Another problem was that an underground palace would take years to create and certain not go unnoticed. You don’t hire loads of craftsmen and laborers without anyone noticing – people talk. Similarly, there were many plot holes that left me shaking my head at the end. It wasn’t just the retro-active science that bothered. It was the question of why someone would build a booby trapped underground lair (to protect against the mob) when the booby traps could only kill 1-2 people at a time. They would have been overrun soon enough by the peasants.
But the real problem for me really came down to the characters – they were lacking nuance and depth. I didn’t believe in any of them or even really like them. Author Bachmann clearly wanted us to like them by the end once they have gone through hardships and divested themselves of their false personas. But whether the characters were in the past or the present, I just didn’t find any reason to want to follow them.
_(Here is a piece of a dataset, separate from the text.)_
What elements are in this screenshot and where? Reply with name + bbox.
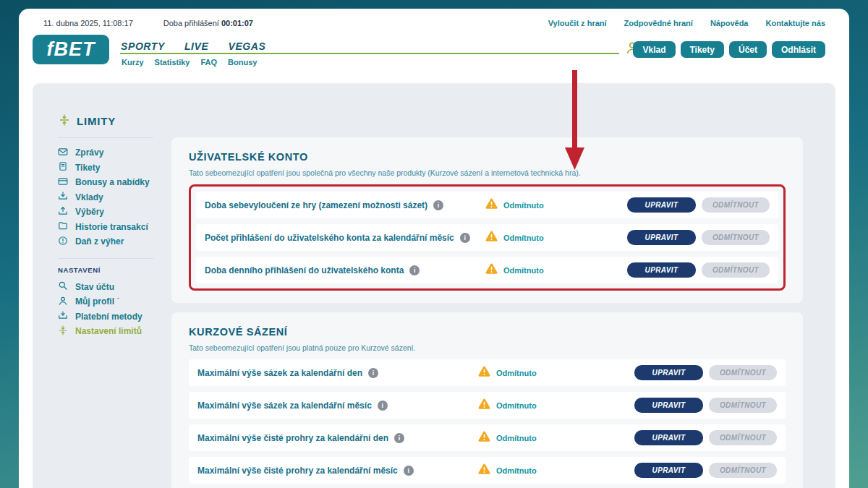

Although the book is nearly 500 pages, they do go fast. Most of the book is spent running around without much planning (a big disappointment to me because I wanted to read a story of teens outwitting the palace, rather than having them stumbling around). There are reveals through to the end and some attempts at plot twists that honestly left me scratching my head. But the big hole is that the palace should have been a character in itself – and it just wasn’t forme. So although not a terrible book by any means, it just fell flat for me. Reviewed from an advance reader copy provided by the publisher.